__Source records__:

*** Block opens ***

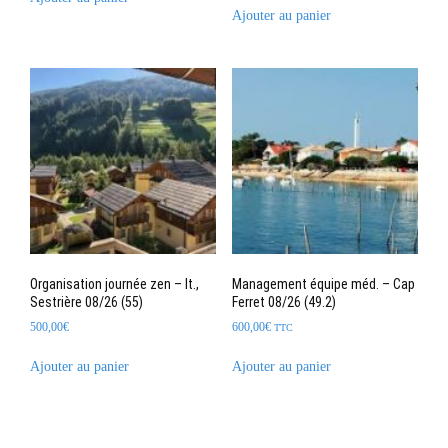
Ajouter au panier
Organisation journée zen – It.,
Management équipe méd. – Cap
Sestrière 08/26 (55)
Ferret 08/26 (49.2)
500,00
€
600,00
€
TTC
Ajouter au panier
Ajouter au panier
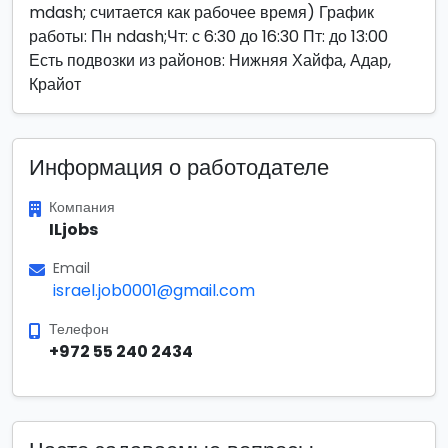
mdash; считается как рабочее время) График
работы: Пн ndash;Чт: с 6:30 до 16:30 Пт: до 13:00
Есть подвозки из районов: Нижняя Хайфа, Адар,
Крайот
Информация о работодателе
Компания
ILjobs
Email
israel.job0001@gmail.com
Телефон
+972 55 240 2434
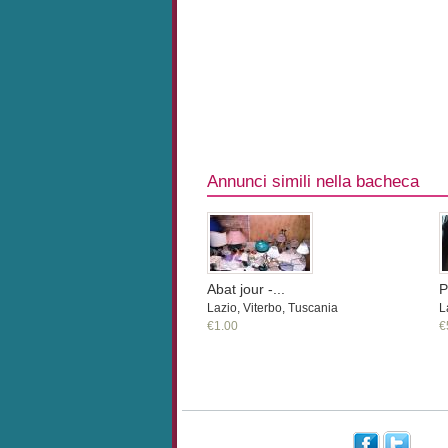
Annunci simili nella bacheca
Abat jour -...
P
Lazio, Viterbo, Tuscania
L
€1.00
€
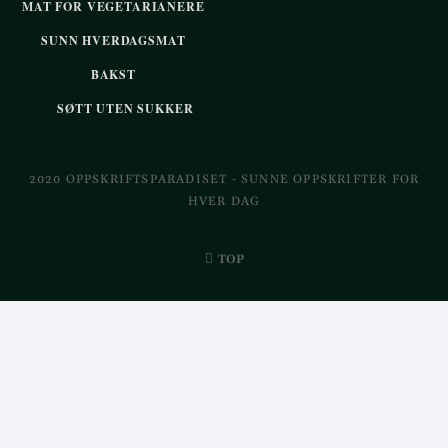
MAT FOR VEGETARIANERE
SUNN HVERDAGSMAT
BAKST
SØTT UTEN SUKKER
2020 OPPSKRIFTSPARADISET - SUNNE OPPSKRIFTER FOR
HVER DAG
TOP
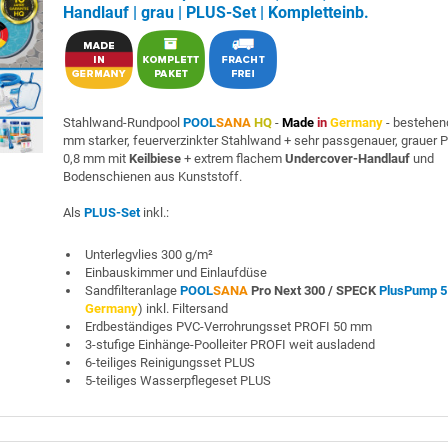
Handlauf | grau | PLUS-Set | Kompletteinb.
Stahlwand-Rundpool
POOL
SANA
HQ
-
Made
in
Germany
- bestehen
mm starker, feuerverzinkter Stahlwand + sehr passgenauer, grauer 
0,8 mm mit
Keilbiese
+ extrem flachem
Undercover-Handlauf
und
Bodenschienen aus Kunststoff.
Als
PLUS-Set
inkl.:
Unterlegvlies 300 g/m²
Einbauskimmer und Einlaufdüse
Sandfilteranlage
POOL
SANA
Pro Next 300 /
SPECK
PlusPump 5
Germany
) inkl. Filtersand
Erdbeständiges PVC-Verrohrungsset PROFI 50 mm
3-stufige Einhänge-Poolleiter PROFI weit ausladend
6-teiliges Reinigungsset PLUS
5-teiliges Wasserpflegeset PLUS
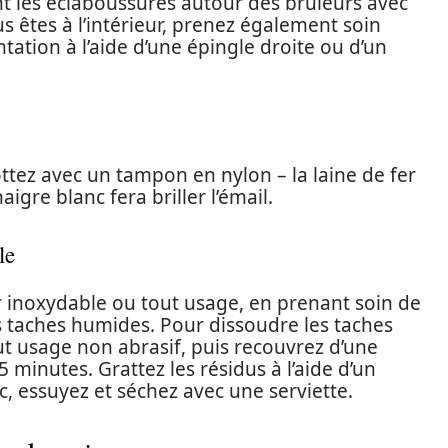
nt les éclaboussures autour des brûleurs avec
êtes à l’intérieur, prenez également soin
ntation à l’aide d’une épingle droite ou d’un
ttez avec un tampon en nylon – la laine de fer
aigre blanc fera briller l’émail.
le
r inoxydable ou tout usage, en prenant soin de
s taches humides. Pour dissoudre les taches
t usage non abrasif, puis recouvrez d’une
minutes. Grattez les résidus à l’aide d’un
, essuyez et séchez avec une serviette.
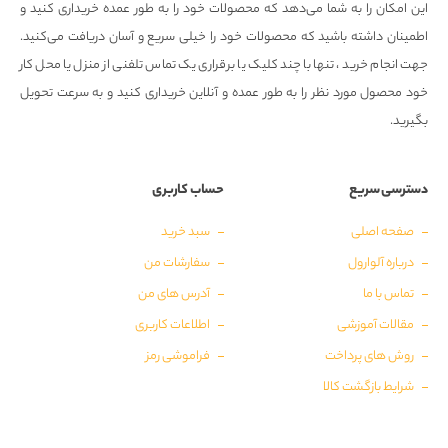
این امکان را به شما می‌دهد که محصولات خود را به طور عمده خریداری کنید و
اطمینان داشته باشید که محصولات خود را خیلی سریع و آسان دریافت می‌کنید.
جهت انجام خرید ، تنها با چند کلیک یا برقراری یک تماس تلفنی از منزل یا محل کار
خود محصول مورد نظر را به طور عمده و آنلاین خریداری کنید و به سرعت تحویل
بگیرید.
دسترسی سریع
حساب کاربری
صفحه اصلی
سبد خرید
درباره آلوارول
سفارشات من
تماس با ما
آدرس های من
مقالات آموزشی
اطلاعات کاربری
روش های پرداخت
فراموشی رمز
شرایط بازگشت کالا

*** Block closes ***

__Work order__: Report how many lines in the data include the string "PROFI", giving nothing but that number.

__Solution for this problem__: 2